Mariano Rajoy ha salido reforzado del debate, aunque con un severo toque de atención

España no quiere experimentos ni presidentes zarrapastrosos

Se ha hecho todavía más evidente la incapacidad del PP para reconducir su discurso contra la corrupción

España no quiere experimentos ni presidentes zarrapastrosos
El portavoz parlamentario del PP, Rafael Hernando, es felicitado por el presidente del Gobierno, Mariano Rajoy. EP

Podemos ha visto cómo sus repetitivos argumentos dejan de surtir mucho efecto, y cómo su ambición genera más desconfianza que expectativas

TAL como estaba previsto, la moción de censura planteada por Podemos contra Mariano Rajoy resultó un fiasco para los intereses de Pablo Iglesias.

La votación arrojó el desolador resultado de verse apoyado exclusivamente por socios tan poco recomendables como Bildu, ERC y Compromís, lo cual refleja el aislamiento sectario y extremadamente radicalizado con que cuenta Iglesias.

La primera conclusión de esta extemporánea moción de censura es que difícilmente logrará Podemos en el futuro alcanzar la presidencia del Gobierno, lo cual es una buena noticia.

La segunda conclusión es el papel subalterno que ha adoptado Podemos respecto al PSOE, mendigando prácticamente que en los próximos meses sea Pedro Sánchez quien promueva otra moción, aunque iniciativas tan drásticas hayan resultado fallidas las tres veces que se han planteado en nuestra democracia.

Iglesias deberá meditar si el beneficio que le produce marcar la agenda política con sus golpes de efecto, con su visión de la políticaespectáculo, y con iniciativas tan propagandísticas como inútiles, es superior al perjuicio que le supone ver cómo el resto del Parlamento no cae en la trampa de optar entre él o la «extrema derecha corrupta».

Podemos ha visto cómo sus repetitivos argumentos dejan de surtir mucho efecto, y cómo su ambición genera más desconfianza que expectativas.

A su vez, Rajoy ha salido reforzado del debate, aunque con un severo toque de atención, mayoritario y realista, sobre la incapacidad del PP para reconducir su discurso contra la corrupción.

No es un asunto menor. Desde ahora, habrá unos meses de estabilidad política, el PP sacará adelante los Presupuestos y las perspectivas económicas son muy optimistas. Sin embargo, el desafío secesionista catalán y la gestión política para impedirlo marcarán el devenir de la legislatura.

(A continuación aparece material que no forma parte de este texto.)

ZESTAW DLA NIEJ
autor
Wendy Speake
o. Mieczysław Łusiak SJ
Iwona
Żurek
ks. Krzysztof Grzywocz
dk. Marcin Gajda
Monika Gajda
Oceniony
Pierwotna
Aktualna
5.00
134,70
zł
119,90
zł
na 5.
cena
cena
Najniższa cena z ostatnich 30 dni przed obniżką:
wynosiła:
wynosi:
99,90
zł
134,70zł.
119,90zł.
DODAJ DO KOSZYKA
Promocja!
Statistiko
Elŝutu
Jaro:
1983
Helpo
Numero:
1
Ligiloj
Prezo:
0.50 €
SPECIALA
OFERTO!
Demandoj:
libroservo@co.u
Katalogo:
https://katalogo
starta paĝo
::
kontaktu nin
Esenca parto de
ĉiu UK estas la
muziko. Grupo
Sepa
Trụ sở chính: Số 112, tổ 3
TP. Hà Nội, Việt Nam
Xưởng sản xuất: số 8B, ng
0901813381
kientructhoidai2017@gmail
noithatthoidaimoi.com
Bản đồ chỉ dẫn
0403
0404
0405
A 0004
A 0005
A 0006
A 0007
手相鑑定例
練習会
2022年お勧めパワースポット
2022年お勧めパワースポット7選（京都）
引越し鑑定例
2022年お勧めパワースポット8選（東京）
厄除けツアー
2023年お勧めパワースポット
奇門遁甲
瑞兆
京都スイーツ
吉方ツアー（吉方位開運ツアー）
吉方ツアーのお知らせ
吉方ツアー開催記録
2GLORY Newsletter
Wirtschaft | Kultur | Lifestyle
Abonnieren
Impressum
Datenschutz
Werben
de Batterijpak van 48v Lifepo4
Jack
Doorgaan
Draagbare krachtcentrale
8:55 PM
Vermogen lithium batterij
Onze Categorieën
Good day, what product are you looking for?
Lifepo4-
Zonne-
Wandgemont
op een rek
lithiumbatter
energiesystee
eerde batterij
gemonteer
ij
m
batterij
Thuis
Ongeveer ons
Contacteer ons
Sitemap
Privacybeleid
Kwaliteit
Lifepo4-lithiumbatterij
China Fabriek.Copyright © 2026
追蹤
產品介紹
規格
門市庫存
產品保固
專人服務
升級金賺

De hecho, y sin haber estado presente en la moción, es Pedro Sánchez quien va a adquirir un protagonismo determinante. Ayer, su nuevo portavoz, José Luis Ábalos, recogió el guante de Podemos para una futura colaboración, pero también dejó claro que el PSOE quiere ganar elecciones y no mociones de censura forzadas, en las que tendría que pactar con ERC o Bildu, con el desgaste que conllevaría para su electorado más moderado.

Negociar el Gobierno de España con quien quiere romperla nunca debería ser una opción legítima para el PSOE. Ni siquiera una tentación. Sin embargo, los socialistas abrieron puertas a futuras alianzas con Podemos, lo cual es preocupante.

Rajoy lo sabe de sobra, pero cuenta con la doble ventaja de que Sánchez parece haber aprendido de la nula fiabilidad de Podemos, y de que Iglesias y Albert Rivera son irreconciliables. Su encarnizada pugna, incluso personal, así lo demostró ayer en el Congreso.